Gideon’s crusade to dole out justice to those who have wronged him is as warped as it gets but somehow despite all of that, you can’t help but think that Gideon is, in several ways, a victim of powers that he just does not seem to comprehend at all. He makes all the moves in this episode and yet, once he finally gets his wish and is brought before the Chesapeake Ripper, you get this strong impression that Hannibal can (and seemingly will) snap him like a twig. On the other side, Gideon is also being manipulated (much less competently and thus to a much smaller extent by the slimy Dr. Chilton. Chilton’s punishment was jawdroppingly brutal though somehow my major take-away from that scene was how incredibly badass Freddie Lounds really is. She is a despicable human being in some ways but I feel like it would take an incredible amount of nerve to talk to Gideon (not to mention go through his ‘procedure’) so calmly, under those circumstances.

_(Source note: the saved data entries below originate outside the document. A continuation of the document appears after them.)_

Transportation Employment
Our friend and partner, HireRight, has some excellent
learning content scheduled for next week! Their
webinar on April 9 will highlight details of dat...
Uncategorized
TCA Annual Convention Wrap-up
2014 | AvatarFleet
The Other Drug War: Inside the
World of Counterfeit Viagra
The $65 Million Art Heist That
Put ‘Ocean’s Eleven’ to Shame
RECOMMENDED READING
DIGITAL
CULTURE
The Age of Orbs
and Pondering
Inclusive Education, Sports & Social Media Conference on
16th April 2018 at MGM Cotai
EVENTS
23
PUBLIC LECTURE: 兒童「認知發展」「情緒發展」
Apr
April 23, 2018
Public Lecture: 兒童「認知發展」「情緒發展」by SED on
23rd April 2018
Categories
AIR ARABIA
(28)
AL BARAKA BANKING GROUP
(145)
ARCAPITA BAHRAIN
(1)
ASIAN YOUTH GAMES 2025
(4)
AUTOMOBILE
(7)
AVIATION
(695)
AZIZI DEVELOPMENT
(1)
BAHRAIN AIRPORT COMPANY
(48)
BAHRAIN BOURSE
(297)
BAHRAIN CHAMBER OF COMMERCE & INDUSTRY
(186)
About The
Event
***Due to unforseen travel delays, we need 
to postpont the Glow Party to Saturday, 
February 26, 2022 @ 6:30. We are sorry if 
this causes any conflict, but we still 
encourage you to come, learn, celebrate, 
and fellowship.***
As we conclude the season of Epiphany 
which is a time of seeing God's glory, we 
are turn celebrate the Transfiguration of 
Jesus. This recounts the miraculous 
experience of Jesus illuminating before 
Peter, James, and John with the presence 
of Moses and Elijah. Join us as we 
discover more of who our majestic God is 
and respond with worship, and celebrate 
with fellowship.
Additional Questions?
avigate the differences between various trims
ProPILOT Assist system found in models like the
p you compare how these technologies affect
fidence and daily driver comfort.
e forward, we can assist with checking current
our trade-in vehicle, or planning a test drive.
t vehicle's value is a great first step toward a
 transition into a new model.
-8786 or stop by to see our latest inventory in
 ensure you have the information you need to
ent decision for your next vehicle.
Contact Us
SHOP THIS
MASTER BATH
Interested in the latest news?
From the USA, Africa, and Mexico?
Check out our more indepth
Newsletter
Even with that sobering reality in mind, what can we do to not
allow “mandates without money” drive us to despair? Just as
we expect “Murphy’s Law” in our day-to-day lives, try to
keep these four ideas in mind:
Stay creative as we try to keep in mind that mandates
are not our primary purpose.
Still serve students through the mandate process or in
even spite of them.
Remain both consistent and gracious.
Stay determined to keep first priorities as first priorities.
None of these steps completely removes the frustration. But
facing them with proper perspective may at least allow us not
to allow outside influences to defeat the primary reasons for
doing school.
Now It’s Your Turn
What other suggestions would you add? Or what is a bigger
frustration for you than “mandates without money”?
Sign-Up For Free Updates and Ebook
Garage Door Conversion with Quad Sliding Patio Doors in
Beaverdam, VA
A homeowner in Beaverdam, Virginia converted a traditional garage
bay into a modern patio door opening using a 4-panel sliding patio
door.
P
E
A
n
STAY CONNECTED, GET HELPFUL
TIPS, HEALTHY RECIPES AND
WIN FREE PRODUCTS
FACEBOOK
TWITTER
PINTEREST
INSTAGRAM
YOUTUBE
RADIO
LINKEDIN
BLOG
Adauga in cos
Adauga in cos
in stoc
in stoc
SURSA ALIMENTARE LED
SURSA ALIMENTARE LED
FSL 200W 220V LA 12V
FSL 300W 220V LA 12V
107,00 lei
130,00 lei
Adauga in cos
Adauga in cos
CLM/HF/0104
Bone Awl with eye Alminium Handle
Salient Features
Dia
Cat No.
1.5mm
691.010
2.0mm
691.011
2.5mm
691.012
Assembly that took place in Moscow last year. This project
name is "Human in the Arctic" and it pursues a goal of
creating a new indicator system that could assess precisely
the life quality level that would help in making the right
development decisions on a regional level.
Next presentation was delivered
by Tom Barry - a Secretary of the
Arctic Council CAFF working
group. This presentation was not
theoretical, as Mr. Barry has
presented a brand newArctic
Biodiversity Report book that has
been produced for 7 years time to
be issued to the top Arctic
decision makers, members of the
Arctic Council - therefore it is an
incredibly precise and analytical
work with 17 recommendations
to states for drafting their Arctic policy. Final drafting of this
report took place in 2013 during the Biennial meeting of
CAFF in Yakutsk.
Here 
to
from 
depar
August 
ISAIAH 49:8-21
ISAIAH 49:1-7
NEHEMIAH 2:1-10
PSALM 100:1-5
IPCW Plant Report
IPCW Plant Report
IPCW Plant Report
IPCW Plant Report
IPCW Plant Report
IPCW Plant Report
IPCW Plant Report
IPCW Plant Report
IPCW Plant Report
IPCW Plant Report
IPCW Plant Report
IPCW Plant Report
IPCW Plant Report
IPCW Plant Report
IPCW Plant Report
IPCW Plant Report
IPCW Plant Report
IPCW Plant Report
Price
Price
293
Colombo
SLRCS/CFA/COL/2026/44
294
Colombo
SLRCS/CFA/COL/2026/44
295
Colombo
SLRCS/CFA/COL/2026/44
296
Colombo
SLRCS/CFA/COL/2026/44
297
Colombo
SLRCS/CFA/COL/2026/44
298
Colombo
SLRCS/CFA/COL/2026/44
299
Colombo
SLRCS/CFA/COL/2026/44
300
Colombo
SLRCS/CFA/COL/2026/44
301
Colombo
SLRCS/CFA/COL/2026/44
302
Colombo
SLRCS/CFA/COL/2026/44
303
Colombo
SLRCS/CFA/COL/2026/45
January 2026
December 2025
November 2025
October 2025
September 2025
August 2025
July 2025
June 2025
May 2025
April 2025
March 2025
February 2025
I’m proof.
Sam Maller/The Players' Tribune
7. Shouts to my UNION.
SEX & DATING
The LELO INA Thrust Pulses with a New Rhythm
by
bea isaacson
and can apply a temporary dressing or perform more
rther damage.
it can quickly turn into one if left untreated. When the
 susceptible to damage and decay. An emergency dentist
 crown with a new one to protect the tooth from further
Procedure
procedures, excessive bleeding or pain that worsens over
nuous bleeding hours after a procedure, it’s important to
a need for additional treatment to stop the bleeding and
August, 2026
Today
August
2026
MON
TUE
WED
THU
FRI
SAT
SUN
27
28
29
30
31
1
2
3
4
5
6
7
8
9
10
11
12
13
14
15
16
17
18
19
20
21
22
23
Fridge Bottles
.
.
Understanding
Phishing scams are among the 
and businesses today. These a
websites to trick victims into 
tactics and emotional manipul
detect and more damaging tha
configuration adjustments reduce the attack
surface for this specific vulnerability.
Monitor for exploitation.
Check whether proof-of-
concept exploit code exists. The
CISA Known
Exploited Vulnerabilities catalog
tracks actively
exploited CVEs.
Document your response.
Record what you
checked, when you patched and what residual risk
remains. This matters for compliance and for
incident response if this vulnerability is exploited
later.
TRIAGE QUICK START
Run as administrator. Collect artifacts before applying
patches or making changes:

All these things are far from the main course of this episode – Will’s long dreaded breakdown. There can be no doubt that he’s lost it at this point and it’s not even his fault. The scene where he saw Gideon as Garet Jacob Hobbs and was begging Hannibal to tell him the truth was heart-breaking. It really showcased how Hannibal was, in every way, the exact opposite of Will – Will has pure empathy but Hannibal has no empathy at all. He was able to look a ‘friend’, who was begging him to tell the truth, in the eye and lie without a moment’s hesitation. I expected no less, but damn, that was a cold, cold scene.
The episode ended in a rather odd manner, if you ask me. We still don’t know what Hannibal’s end game regarding Will is. It’s clear he doesn’t want Will dead and events are shaping up such that Will seems to be in a position where Hannibal can frame him for his (Hannibal’s) own crimes. I’m not sure if that would work out that neatly simply because surely there must be people who could act as alibis for Will. Even Jack himself can attest that Will was with him at the time that some of the Ripper’s murders were committed. Despite strongly suspecting what’s going to happen, I can’t wait to see how Hannibal executes it.